Yüzde 48'i genlerimizden bebek mutluluk geni

Yüzde 40’ı olaylara bağlı

Mutluluk düzeyimizi belirlemede genler yaklaşık yüzde 50 rol oynuyorsa, diğer yüzde 50’lik rolü oynayan faktörler nelerdir?

Sosyal bilimcilere en kapsamlı verileri sağlayan Chicago Üniversitesi tarafından yapılan General Social Survey (Genel Sosyal Araştırma/Anketi) ile dünyada mutluluk üzerine yapılan birçok araştırmayı inceleyen Psikolog Mehmet Başkak, şöyle devam ediyor:

“Tek seferlik olayların -hayal ettiğiniz işi bulmanız ya da piyango çıkması gibi- aradığımız mutluluğu daimi olarak getireceğini düşünmek çok mantıklı görünüyor. Araştırmalar da münferit olayların mutluluğumuzun büyük bir kısmı üzerinde etkisi olduğunu gösteriyor, yaklaşık yüzde 40 kadar.

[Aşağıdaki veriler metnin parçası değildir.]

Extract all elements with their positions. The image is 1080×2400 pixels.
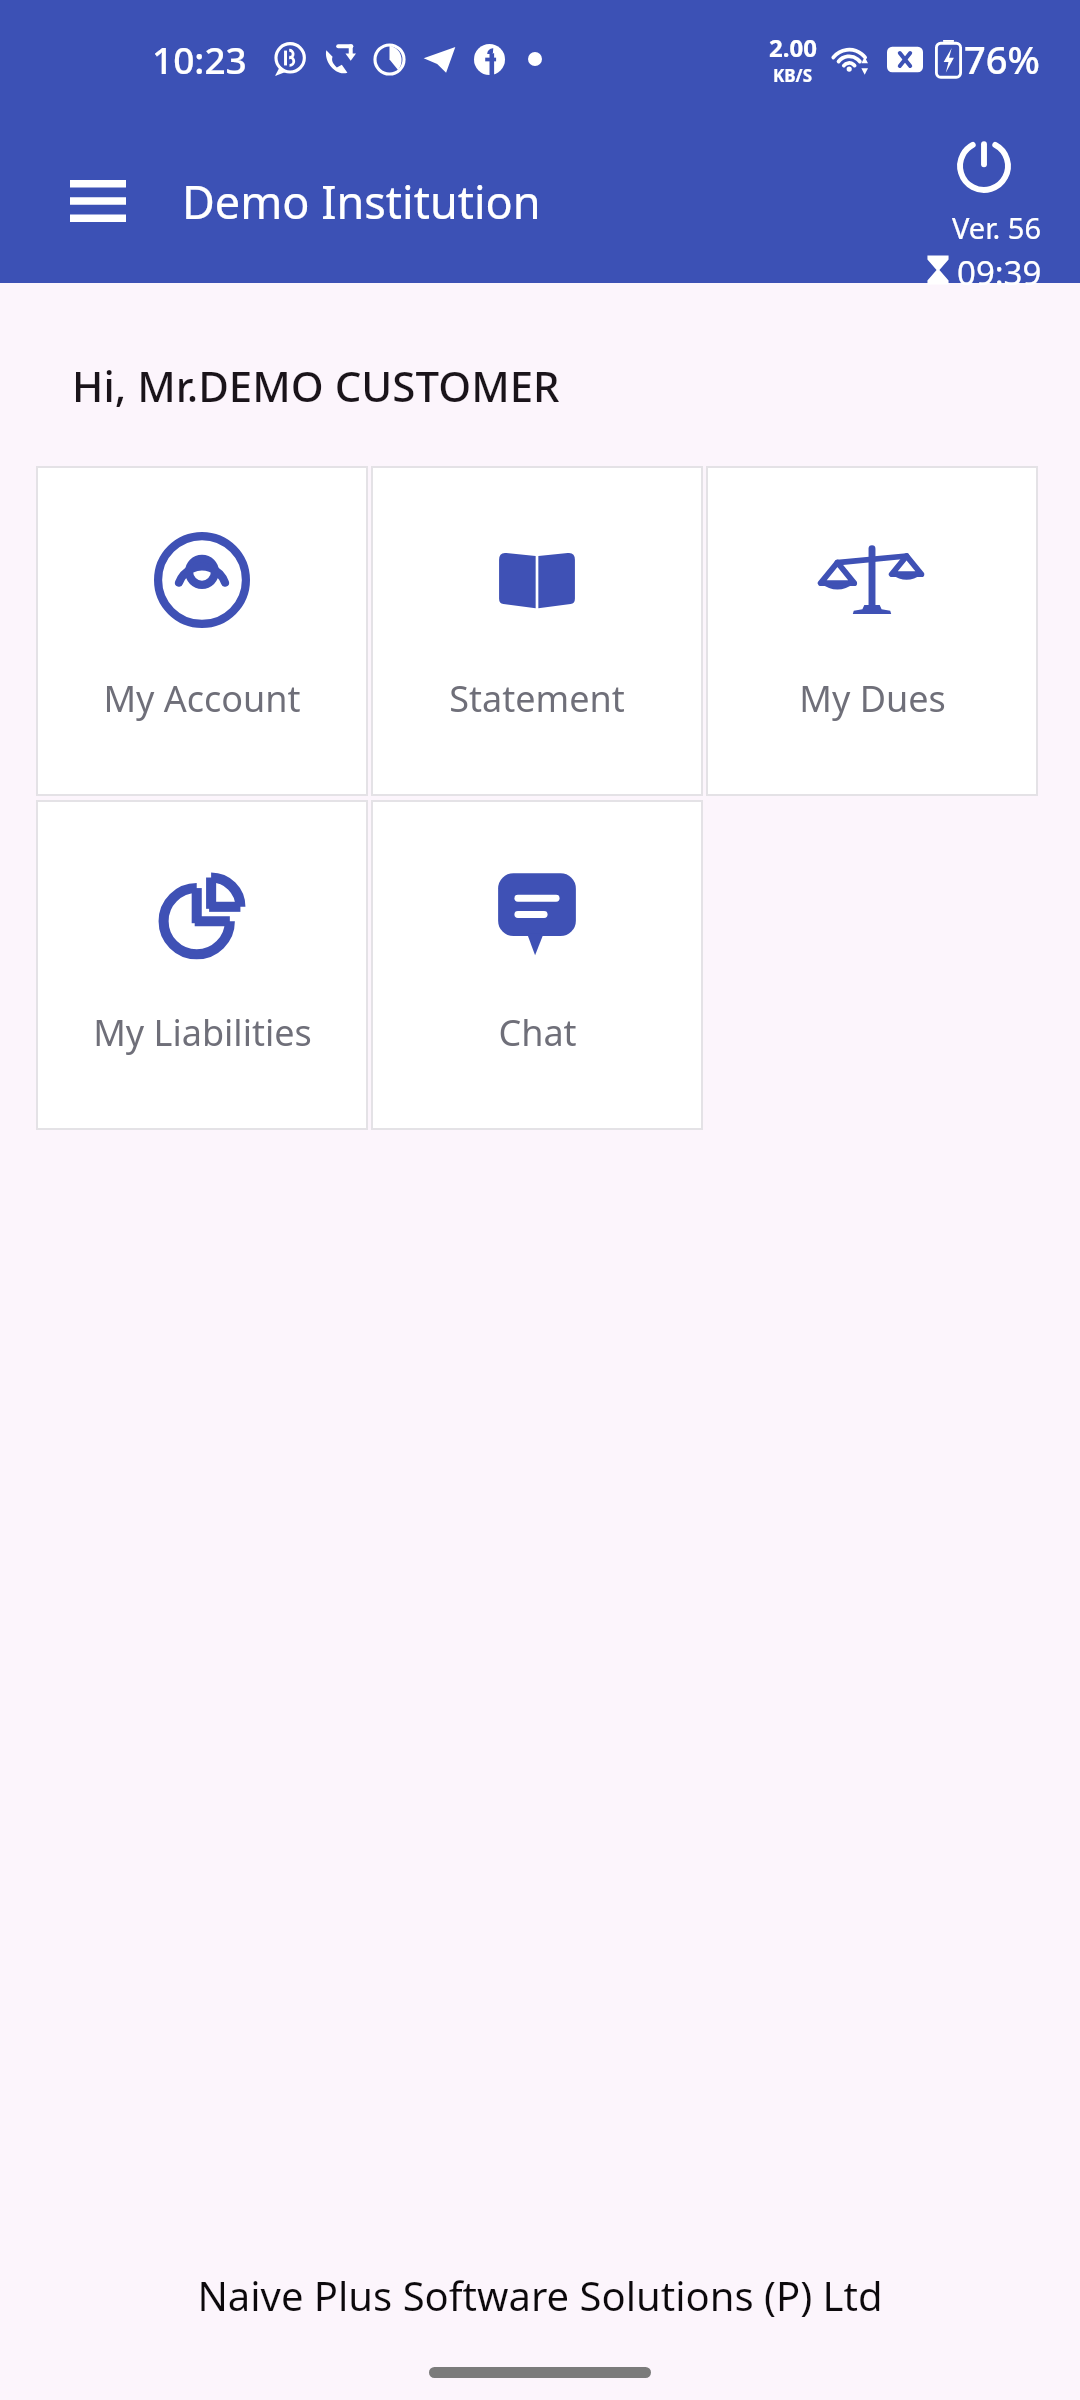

Fakat münferit olaylar mutluluk düzeyimiz üzerinde önemli oranda rol oynasa da bu olayların etkisi kısa süreli oluyor. İnsanlar maaşlarına yüksek bir zam gelmesi gibi büyük değişikliklerin kendilerini daimi olarak daha mutlu edeceğini varsayıyorlar. Ama durum öyle değil. Büyük hedeflerinizi gerçekleştirmek için yıllarca çok çalışmanız gerekebilir ve harcadığınız çaba sonuç vermiş de olabilir ama hedeflerinize ulaştığınız anda oluşan mutluluk birkaç ay sonra kayboluverir.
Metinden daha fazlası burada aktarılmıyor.